> For the complete documentation index, see [llms.txt](https://rice-ai.gitbook.io/home/llms.txt). Markdown versions of documentation pages are available by appending `.md` to page URLs; this page is available as [Markdown](https://rice-ai.gitbook.io/home/rice-protocol/development-roadmap.md).

# Development Roadmap

## ✅ Phase 1: RICE Token (2025 Q3)

Launching a utility token will be essential for fostering collaboration and innovation.

* Launch a utility token.
* Establish a Strong Partnership with Floki.
* Build a strong web3 community through giveaways, social engagement, and KOL marketing.

## Phase 2: Minibot M1 (2025 Q3)

A companion robot that rewards users through interaction. Interactive data contributes to the RICE AI protocol as a large data model.

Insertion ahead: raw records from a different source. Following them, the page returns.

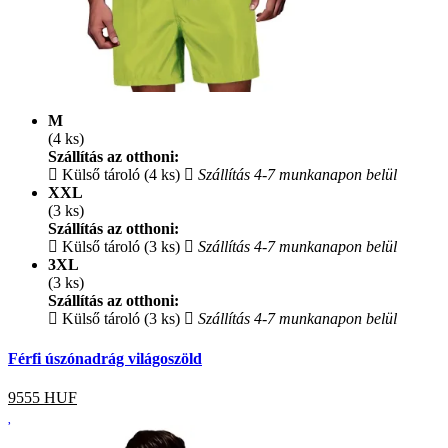
M
(4 ks)
Szállítás az otthoni:
Külső tároló (4 ks)
Szállítás 4-7 munkanapon belül
XXL
(3 ks)
Szállítás az otthoni:
Külső tároló (3 ks)
Szállítás 4-7 munkanapon belül
3XL
(3 ks)
Szállítás az otthoni:
Külső tároló (3 ks)
Szállítás 4-7 munkanapon belül
Férfi úszónadrág világoszöld
9555
HUF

The goal of the M1 minibot is to accelerate the adoption of the RICE AI data-sharing protocol.

* Production line setup for Minibot M1.
* IP Collaboration with other Web3 brands to launch their own version of the M1 minibot (e.g, Floki Minibot M1)
* AI agent mini-game launch. Users can customize their own AI agent’s behavior and characteristics; this AI agent can later be imported into an M1 minibot, giving your companion a physical body.

## Phase 3: AI Data Sharing Protocol (2025 Q4)

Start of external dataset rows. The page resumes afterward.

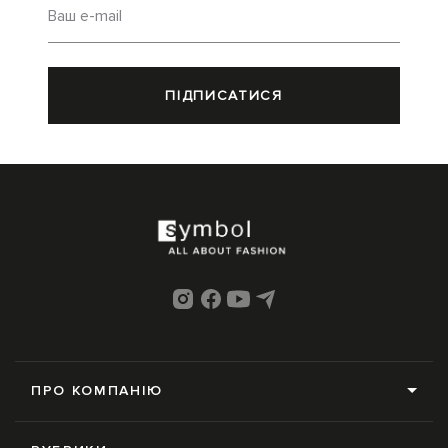
Ваш e-mail
ПІДПИСАТИСЯ
ПРО КОМПАНІЮ
Про нас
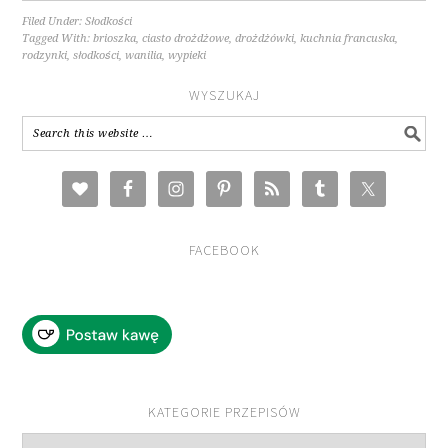
Filed Under:
Słodkości
Tagged With:
brioszka
,
ciasto drożdżowe
,
drożdżówki
,
kuchnia francuska
,
rodzynki
,
słodkości
,
wanilia
,
wypieki
WYSZUKAJ
FACEBOOK
KATEGORIE PRZEPISÓW
Kategorie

The AI Data Sharing Protocol allows AI researchers or engineers to get access to the massive data collected through the millions of integrated robots deployed worldwide. The focus is on an "AI data as an asset" marketplace, providing users with valuable datasets for their robots. RICE AI will be the decentralized version of[ scale.ai](http://scale.ai) (<https://scale.com/>), specifically for robot intelligence.

* Launch RICE Robotics Data Marketplace.
* Build more tools for data collection into the protocol.
* Develop an app for Apple Vision Pro users to contribute robotics training data (with a rewards system).
* ⁠⁠SDK integration to 3rd party robots such as affordable humanoid robots G1 and H1 from Unitree.
* Prototype and Mass Production of Minibot M2.

## Phase 4: AI Foundry for building foundation models for robots (2026 Q1)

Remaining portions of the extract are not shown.